Cet apaisement fut malheureusement de peu de durée. La soumission d'Arnaud de Brescia avait sans doute été déterminée plus par les insuccès de sa cause que par un vrai repentir. Quelques mois après, la démagogie était de nouveau déchaînée dans Rome, et Arnaud en était le chef. Du haut du Capitole, il ne se contentait plus de tonner contre le clergé en général. Il s'attaquait directement à la papauté, qu'il déclarait déchue de tout droit au respect des peuples ; au pouvoir temporel, dont il niait la légitimité ; à la personne même d'Eugène III. qu'il proclamait anathème[60]. Arnaud de Brescia devait rester maître de Rome pendant dix ans, jusqu'au moment où, la démagogie se perdant par ses propres excès, il dut honteusement quitter la ville en 1155, sous Adrien IV. Les troupes de Frédéric Barberousse s'emparèrent de lui ; et le préfet de Rome, qui représentait à la fois la papauté et l'empire, le condamna à être pendu. Son cadavre fut brûlé, et ses cendres jetées dans le Tibre[61].

 

VIII

Les malheurs de Rome n'avaient pas un instant fait oublier au souverain pontife les infortunes d'une autre ville sainte, Jérusalem, et des Etats chrétiens de la Palestine.

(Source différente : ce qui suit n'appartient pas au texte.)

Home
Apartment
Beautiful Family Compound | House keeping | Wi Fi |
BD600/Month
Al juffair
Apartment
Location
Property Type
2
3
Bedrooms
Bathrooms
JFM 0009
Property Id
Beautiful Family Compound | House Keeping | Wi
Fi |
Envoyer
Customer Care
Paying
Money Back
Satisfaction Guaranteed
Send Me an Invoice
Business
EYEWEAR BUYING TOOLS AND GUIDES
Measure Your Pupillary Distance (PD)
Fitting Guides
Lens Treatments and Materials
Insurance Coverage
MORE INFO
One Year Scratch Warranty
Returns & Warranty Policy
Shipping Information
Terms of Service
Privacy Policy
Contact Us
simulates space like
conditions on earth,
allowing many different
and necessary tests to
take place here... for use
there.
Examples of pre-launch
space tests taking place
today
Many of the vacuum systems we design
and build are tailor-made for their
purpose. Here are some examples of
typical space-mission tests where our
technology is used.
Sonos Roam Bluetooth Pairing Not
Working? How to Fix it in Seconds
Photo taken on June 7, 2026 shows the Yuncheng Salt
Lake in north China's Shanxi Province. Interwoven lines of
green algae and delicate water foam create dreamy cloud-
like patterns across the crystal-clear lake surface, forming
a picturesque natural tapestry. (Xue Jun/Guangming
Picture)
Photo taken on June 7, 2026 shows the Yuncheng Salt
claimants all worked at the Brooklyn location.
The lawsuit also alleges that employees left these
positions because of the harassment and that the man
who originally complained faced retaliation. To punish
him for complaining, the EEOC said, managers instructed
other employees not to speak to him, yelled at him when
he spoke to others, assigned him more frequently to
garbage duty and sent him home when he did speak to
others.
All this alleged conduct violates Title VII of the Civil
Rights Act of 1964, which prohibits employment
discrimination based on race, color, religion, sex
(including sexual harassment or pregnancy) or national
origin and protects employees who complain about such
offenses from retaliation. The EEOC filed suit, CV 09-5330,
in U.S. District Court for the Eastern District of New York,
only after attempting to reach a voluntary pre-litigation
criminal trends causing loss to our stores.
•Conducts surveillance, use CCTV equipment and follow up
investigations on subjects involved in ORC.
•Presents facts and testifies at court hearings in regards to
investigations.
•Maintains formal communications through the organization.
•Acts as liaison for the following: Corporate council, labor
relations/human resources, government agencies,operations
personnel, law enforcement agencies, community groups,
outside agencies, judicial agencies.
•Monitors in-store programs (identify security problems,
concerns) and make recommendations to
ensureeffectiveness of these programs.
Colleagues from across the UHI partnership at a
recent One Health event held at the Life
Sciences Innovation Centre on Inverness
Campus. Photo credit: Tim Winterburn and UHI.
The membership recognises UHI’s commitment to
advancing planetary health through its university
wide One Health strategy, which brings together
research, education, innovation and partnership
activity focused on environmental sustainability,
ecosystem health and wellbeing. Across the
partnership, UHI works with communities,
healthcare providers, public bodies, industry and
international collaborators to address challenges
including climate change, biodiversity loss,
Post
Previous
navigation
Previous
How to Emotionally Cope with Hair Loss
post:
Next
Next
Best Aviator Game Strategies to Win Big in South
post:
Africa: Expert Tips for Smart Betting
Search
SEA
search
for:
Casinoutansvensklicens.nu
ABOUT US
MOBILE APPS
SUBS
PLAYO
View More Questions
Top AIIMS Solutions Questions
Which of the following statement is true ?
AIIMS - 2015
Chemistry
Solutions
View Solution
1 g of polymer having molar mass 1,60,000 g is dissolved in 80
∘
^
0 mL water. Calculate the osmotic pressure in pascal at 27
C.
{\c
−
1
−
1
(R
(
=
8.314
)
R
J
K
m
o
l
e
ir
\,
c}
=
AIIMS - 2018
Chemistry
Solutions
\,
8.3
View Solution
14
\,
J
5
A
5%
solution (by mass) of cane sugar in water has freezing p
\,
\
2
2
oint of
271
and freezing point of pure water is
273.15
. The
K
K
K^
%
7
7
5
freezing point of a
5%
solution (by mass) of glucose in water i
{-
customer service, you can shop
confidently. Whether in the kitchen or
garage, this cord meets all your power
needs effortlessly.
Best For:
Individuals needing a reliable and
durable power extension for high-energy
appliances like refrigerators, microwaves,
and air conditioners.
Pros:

Pendant son exil à Viterbe, en 1145[62], le pape Eugène reçut deux ambassadeurs venus d'Orient. Des députés arméniens vinrent lui exposer certains différends qu'ils avaient avec les Grecs, et l'évêque de Gibelet[63], Hugues, lui annonça que la ville d'Edesse était tombée, le 23 décembre 1144, après une sanglante bataille, entre les mains de Zenki, prince de Mossoul[64]. Les Grecs et les musulmans menaçaient à la fois l'œuvre de la première croisade.

Les papes avaient cru un moment qu'ils pourraient trouver dans les empereurs de Constantinople des auxiliaires, qui dirigeraient la lutte de la chrétienté contre les musulmans. Urbain II avait exhorté les croisés à délivrer les Eglises orientales. Pascal II avait négocié avec Alexis Comnène un rapprochement des Eglises de Rome et de Constantinople. L'intransigeance du clergé grec avait rendu vaines toutes ces tentatives. Les empereurs prétendaient profiter des conquêtes françaises pour rétablir leur domination sur tout l'Orient [65]. Ils se fondaient sur le serment prêté par les chefs de la première croisade entre les mains d'Alexis Comnène. Innocent II, dans une bulle du 22 août 1138, blâma cette prétention, et défendit aux fidèles d'aider l'empereur à occuper les villes possédées par les croisés[66]. En 1144, Manuel Comnène alla plus loin, dans ses exigences, que son prédécesseur. Il requit et obtint du prince Raymond d'Antioche la promesse d'accepter à Antioche un patriarche choisi dans le clergé de Constantinople[67]. Dès ce moment, il était avéré que l'empire grec devait être considéré non plus comme un auxiliaire, mais comme un adversaire à redouter, dans l'entreprise des croisades.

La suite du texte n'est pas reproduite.